··· DATASET CONTENT ···

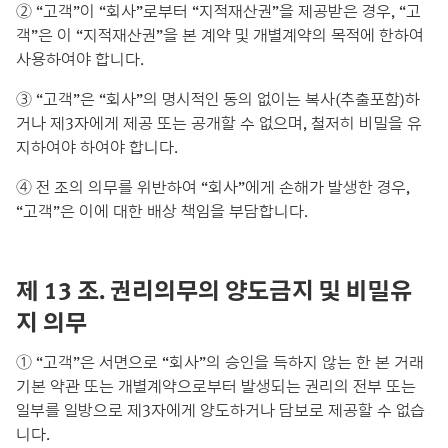
② “고객”이 “회사”로부터 “지적재산권”을 제공받은 경우, “고
객”은 이 “지적재산권”을 본 계약 및 개별계약의 목적에 한하여
사용하여야 합니다.
③ “고객”은 “회사”의 명시적인 동의 없이는 복사(추출포함)하
거나 제3자에게 제공 또는 공개할 수 없으며, 철저히 비밀을 유
지하여야 하여야 합니다.
④ 전 조의 의무를 위반하여 “회사”에게 손해가 발생한 경우,
“고객”은 이에 대한 배상 책임을 부담합니다.
제 13 조. 권리의무의 양도금지 및 비밀유
지 의무
① “고객”은 서면으로 “회사”의 승인을 득하지 않는 한 본 거래
기본 약관 또는 개별계약으로부터 발생되는 권리의 전부 또는
일부를 일방으로 제3자에게 양도하거나 담보로 제공할 수 없습
니다.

···

## ABOUT THIS TASK
The required output is every line above from the one with "동의 없이는 복사(추출포함)하" down to the one with "일부를 일방으로 제3자에게 양도하거나 담보로 제공할 수 없습", restated word for word, ends included.

## OUTPUT OF THE TASK
③ “고객”은 “회사”의 명시적인 동의 없이는 복사(추출포함)하
거나 제3자에게 제공 또는 공개할 수 없으며, 철저히 비밀을 유
지하여야 하여야 합니다.
④ 전 조의 의무를 위반하여 “회사”에게 손해가 발생한 경우,
“고객”은 이에 대한 배상 책임을 부담합니다.
제 13 조. 권리의무의 양도금지 및 비밀유
지 의무
① “고객”은 서면으로 “회사”의 승인을 득하지 않는 한 본 거래
기본 약관 또는 개별계약으로부터 발생되는 권리의 전부 또는
일부를 일방으로 제3자에게 양도하거나 담보로 제공할 수 없습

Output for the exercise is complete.